Mme [X] a relevé appel de chacun des chefs de ce jugement.

PRETENTIONS DES PARTIES

Par conclusions notifiées le 7 novembre 2023, Mme [X] demande à la cour de :

Réformer le jugement entrepris en ce qu'il a :

- Débouté Mme [T] [X] de l'intégralité de ses prétentions à l'égard de M. [K] [M] sur le fondement de la garantie des vices cachés,

- Débouté Mme [T] [X] de l'intégralité de ses prétentions à l'égard de SARL Agence concept immo, exerçant sous le nom commercial Ulyss'immo, sur le fondement de la responsabilité civile extracontractuelle,

- Débouté Mme [T] [X] de sa demande d'indemnité présentée sur le fondement des dispositions de l'article 700 du code de procédure civile,

- Condamné Mme [T] [X] à payer à M. [K] [M] la somme de 2 000 euros et à la SARL Agence concept immo, exerçant sous le nom commercial Ulyss'immo, la somme de 3 000 euros sur le fondement des dispositions de l'article 700 du code de procédure civile,

- Condamné Mme [T] [X] aux dépens, en ceux compris les dépens de la procédure de référé aux fins d'organisation d'une mesure d'expertise judiciaire ainsi que les frais d'expertise judiciaire (').

Statuant à nouveau :

- Constater l'existence d'un vice caché s'agissant du fonctionnement de la cheminée, dont M. [M] est responsable,

- Condamner M. [M] au paiement des sommes suivantes :

. 588 euros correspondant au coût de l'examen du conduit de cheminée réalisé par le sapiteur, la société JDC intervention.

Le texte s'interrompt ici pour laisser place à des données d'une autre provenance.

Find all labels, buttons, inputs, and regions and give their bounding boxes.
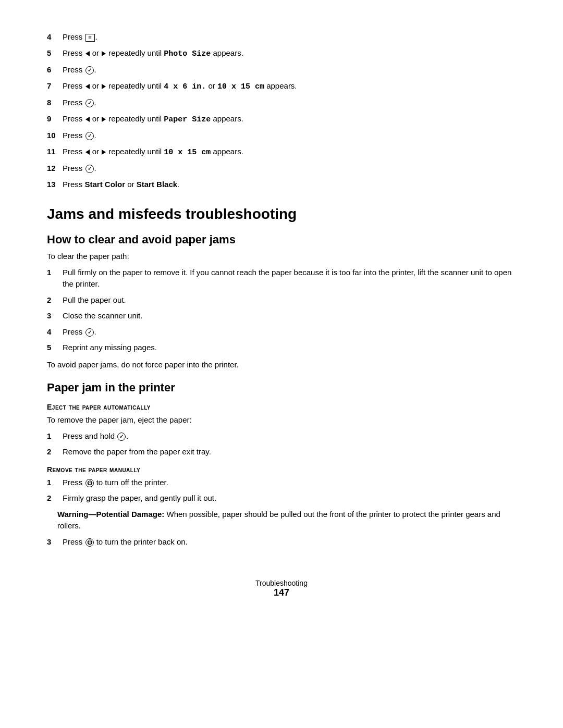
step-content: Pull the paper out. bbox=[63, 294, 516, 306]
step-number: 1 bbox=[47, 267, 63, 290]
step-content: Press or repeatedly until Paper Size app… bbox=[63, 113, 516, 126]
warning-label: Warning—Potential Damage: bbox=[57, 510, 164, 519]
power-icon: ⏻ bbox=[85, 538, 94, 547]
arrow-right-icon bbox=[102, 51, 106, 56]
list-item: 1Press ⏻ to turn off the printer. bbox=[47, 477, 516, 489]
list-item: 2Remove the paper from the paper exit tr… bbox=[47, 446, 516, 458]
step-content: Press ✓. bbox=[63, 130, 516, 142]
step-number: 2 bbox=[47, 446, 63, 458]
step-content: Press or repeatedly until 10 x 15 cm app… bbox=[63, 146, 516, 159]
clear-intro: To clear the paper path: bbox=[47, 251, 516, 263]
list-item: 4Press ✓. bbox=[47, 326, 516, 338]
step-content: Press ≡. bbox=[63, 31, 516, 43]
footer-page: 147 bbox=[47, 587, 516, 598]
arrow-left-icon bbox=[85, 84, 90, 89]
code-text: 4 x 6 in. bbox=[164, 82, 206, 91]
warning-block: Warning—Potential Damage: When possible,… bbox=[57, 509, 506, 532]
list-item: 2Pull the paper out. bbox=[47, 294, 516, 306]
step-number: 4 bbox=[47, 326, 63, 338]
bold-text: Start Color bbox=[85, 180, 126, 189]
eject-heading: Eject the paper automatically bbox=[47, 403, 516, 411]
list-item: 9Press or repeatedly until Paper Size ap… bbox=[47, 113, 516, 126]
arrow-left-icon bbox=[85, 150, 90, 155]
step-number: 9 bbox=[47, 113, 63, 126]
step-content: Press ✓. bbox=[63, 97, 516, 109]
step-number: 10 bbox=[47, 130, 63, 142]
step-content: Press Start Color or Start Black. bbox=[63, 179, 516, 191]
list-item: 10Press ✓. bbox=[47, 130, 516, 142]
step-number: 7 bbox=[47, 80, 63, 93]
list-item: 3Press ⏻ to turn the printer back on. bbox=[47, 536, 516, 548]
step-content: Press ✓. bbox=[63, 163, 516, 175]
step-content: Remove the paper from the paper exit tra… bbox=[63, 446, 516, 458]
list-item: 12Press ✓. bbox=[47, 163, 516, 175]
list-item: 4Press ≡. bbox=[47, 31, 516, 43]
step-content: Firmly grasp the paper, and gently pull … bbox=[63, 492, 516, 504]
step-number: 2 bbox=[47, 492, 63, 504]
footer-label: Troubleshooting bbox=[47, 579, 516, 587]
step-number: 8 bbox=[47, 97, 63, 109]
clear-steps-list: 1Pull firmly on the paper to remove it. … bbox=[47, 267, 516, 354]
list-item: 3Close the scanner unit. bbox=[47, 310, 516, 322]
arrow-right-icon bbox=[102, 84, 106, 89]
step-number: 6 bbox=[47, 64, 63, 76]
step-number: 5 bbox=[47, 47, 63, 60]
step-number: 13 bbox=[47, 179, 63, 191]
list-item: 5Reprint any missing pages. bbox=[47, 342, 516, 354]
list-item: 5Press or repeatedly until Photo Size ap… bbox=[47, 47, 516, 60]
step-content: Pull firmly on the paper to remove it. I… bbox=[63, 267, 516, 290]
list-item: 6Press ✓. bbox=[47, 64, 516, 76]
step-content: Press ✓. bbox=[63, 64, 516, 76]
arrow-left-icon bbox=[85, 51, 90, 56]
step-number: 3 bbox=[47, 536, 63, 548]
step-number: 11 bbox=[47, 146, 63, 159]
step-content: Press and hold ✓. bbox=[63, 430, 516, 442]
code-text: Paper Size bbox=[164, 115, 211, 124]
remove-heading: Remove the paper manually bbox=[47, 465, 516, 474]
eject-steps-list: 1Press and hold ✓.2Remove the paper from… bbox=[47, 430, 516, 458]
eject-intro: To remove the paper jam, eject the paper… bbox=[47, 414, 516, 426]
list-item: 1Press and hold ✓. bbox=[47, 430, 516, 442]
checkmark-icon: ✓ bbox=[85, 66, 94, 75]
main-section-heading: Jams and misfeeds troubleshooting bbox=[47, 206, 516, 223]
step-number: 5 bbox=[47, 342, 63, 354]
top-steps-list: 4Press ≡.5Press or repeatedly until Phot… bbox=[47, 31, 516, 190]
checkmark-icon: ✓ bbox=[85, 165, 94, 173]
subsection2-heading: Paper jam in the printer bbox=[47, 381, 516, 394]
step-content: Press ⏻ to turn off the printer. bbox=[63, 477, 516, 489]
code-text: Photo Size bbox=[164, 50, 211, 58]
power-icon: ⏻ bbox=[85, 479, 94, 487]
arrow-right-icon bbox=[102, 117, 106, 122]
remove-steps-list: 1Press ⏻ to turn off the printer.2Firmly… bbox=[47, 477, 516, 504]
step-content: Close the scanner unit. bbox=[63, 310, 516, 322]
bold-text: Start Black bbox=[137, 180, 177, 189]
list-item: 13Press Start Color or Start Black. bbox=[47, 179, 516, 191]
step-number: 12 bbox=[47, 163, 63, 175]
list-item: 2Firmly grasp the paper, and gently pull… bbox=[47, 492, 516, 504]
avoid-text: To avoid paper jams, do not force paper … bbox=[47, 359, 516, 371]
step-content: Press ✓. bbox=[63, 326, 516, 338]
step-content: Press or repeatedly until 4 x 6 in. or 1… bbox=[63, 80, 516, 93]
arrow-left-icon bbox=[85, 117, 90, 122]
step-content: Press ⏻ to turn the printer back on. bbox=[63, 536, 516, 548]
step-content: Reprint any missing pages. bbox=[63, 342, 516, 354]
footer: Troubleshooting 147 bbox=[47, 579, 516, 598]
list-item: 7Press or repeatedly until 4 x 6 in. or … bbox=[47, 80, 516, 93]
list-item: 1Pull firmly on the paper to remove it. … bbox=[47, 267, 516, 290]
code-text: 10 x 15 cm bbox=[164, 148, 211, 157]
checkmark-icon: ✓ bbox=[117, 433, 126, 441]
step-number: 1 bbox=[47, 430, 63, 442]
step-number: 4 bbox=[47, 31, 63, 43]
subsection1-heading: How to clear and avoid paper jams bbox=[47, 233, 516, 246]
step-number: 2 bbox=[47, 294, 63, 306]
menu-icon: ≡ bbox=[85, 34, 95, 42]
step-content: Press or repeatedly until Photo Size app… bbox=[63, 47, 516, 60]
arrow-right-icon bbox=[102, 150, 106, 155]
step-number: 3 bbox=[47, 310, 63, 322]
step-number: 1 bbox=[47, 477, 63, 489]
checkmark-icon: ✓ bbox=[85, 132, 94, 140]
checkmark-icon: ✓ bbox=[85, 99, 94, 107]
checkmark-icon: ✓ bbox=[85, 328, 94, 337]
code-text: 10 x 15 cm bbox=[217, 82, 264, 91]
list-item: 8Press ✓. bbox=[47, 97, 516, 109]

. 2.565,42 euros correspondant aux travaux de remise en état du conduit de cheminée,

. 2.000 euros à titre de dommages et intérêts en réparation du préjudice économique et moral de Mme [X],

- Constater les manquements de l'agence Ulyss'immo en son obligation de conseil et d'information à l'égard de Mme [X].

- Condamner l'agence Ulyss'immo à lui verser les sommes suivantes :

. 23 703,90 euros pour la réfection de la véranda,

. 5 000 euros en réparation du préjudice de jouissance,

. 2 000 euros en réparation de son préjudice moral,

- La condamner au paiement des dépens de la présente instance et de l'instance en référé, en ceux compris les frais d'expertise,

- Condamner l'Agence Ulyss'immo au paiement de la somme de 5 000 euros sur le fondement de l'article 700 du code de procédure civile.

Confirmer le jugement en ce qu'il :

- Déclaré la SARL Agence concept immo, exerçant sous le nom commercial Ulyss'immo, irrecevable en sa fin de non-recevoir tirée de la violation par Mme [T] [X] du principe de non-cumul des actions en responsabilité civile contractuelle et extracontractuelle.

Par conclusions notifiées le 7 avril 2023, la société Agence concept immo sollicite de voir :

Confirmer le jugement en toutes ses dispositions ;

Débouter Mme [T] [X] de l'intégralité de ses demandes en cause d'appel ;

Ce faisant,

Condamner Mme [X] à payer à la société Agence immo concept la somme de « 40000,00 »euros sur le fondement de l'article 700 du code de procédure civile ainsi qu'aux entiers dépens de première instance et d'appel.

M. [M] n'a pas constitué.

L'instruction a été clôturée le 10 janvier 2024.

MOTIVATION

A titre liminaire, il sera rappelé que par ordonnance du conseiller de la mise en état du 9 mars 2023, la déclaration d'appel de Mme [X] a été déclarée caduque en tant qu'elle était dirigée contre M. [M].

Les demandes de Mme [X] seront donc déclarées irrecevables à son encontre.

1. Sur l'action en responsabilité exercée à l'encontre de l'agence immobilière.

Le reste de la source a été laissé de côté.